Return, from the lines below, each one that includes the word "serie".

## DATA
- Opening Delimiter -

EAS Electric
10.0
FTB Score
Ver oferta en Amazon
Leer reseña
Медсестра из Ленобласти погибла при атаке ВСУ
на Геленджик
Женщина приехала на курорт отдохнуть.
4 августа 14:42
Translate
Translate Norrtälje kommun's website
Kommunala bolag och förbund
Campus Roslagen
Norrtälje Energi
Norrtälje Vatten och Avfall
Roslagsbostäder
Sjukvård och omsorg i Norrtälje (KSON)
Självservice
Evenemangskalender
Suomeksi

- Closing Delimiter -
- Opening Delimiter -

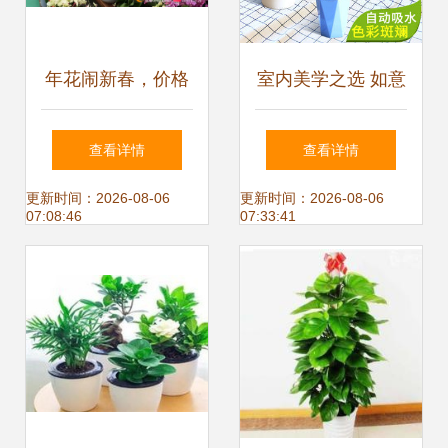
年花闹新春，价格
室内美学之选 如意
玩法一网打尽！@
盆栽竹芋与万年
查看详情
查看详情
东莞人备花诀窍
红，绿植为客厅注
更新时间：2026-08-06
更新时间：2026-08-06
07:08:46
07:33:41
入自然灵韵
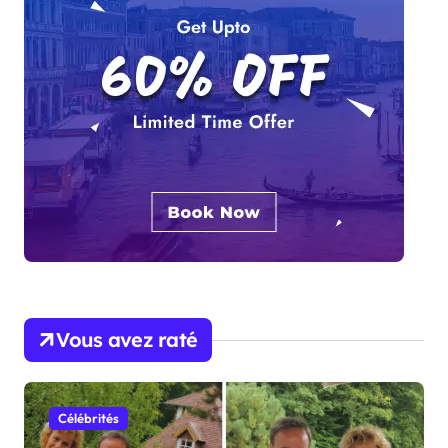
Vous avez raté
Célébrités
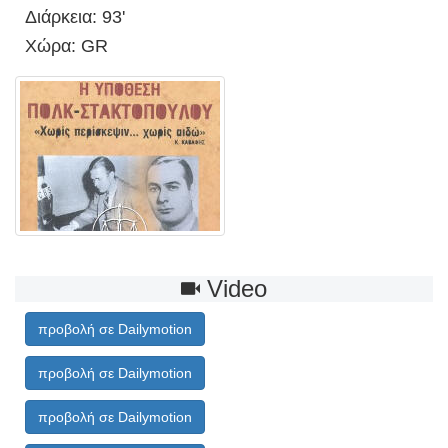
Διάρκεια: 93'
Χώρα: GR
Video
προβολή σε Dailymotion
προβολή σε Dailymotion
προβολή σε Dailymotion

- Closing Delimiter -
- Opening Delimiter -

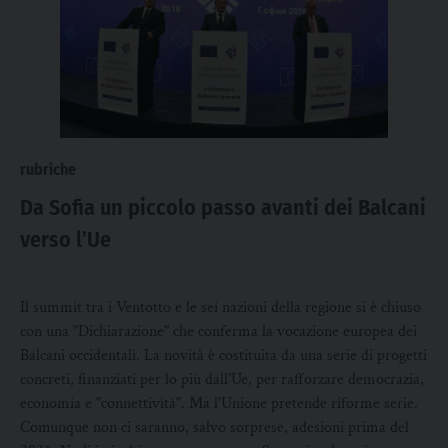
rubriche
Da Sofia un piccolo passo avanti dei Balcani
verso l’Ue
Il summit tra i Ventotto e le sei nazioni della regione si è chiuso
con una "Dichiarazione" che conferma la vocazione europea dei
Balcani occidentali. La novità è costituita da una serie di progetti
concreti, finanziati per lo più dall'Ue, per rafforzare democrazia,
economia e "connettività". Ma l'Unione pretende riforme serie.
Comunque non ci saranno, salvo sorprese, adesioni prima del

- Closing Delimiter -

## WRITTEN SOLUTION
Balcani occidentali. La novità è costituita da una serie di progetti
economia e "connettività". Ma l'Unione pretende riforme serie.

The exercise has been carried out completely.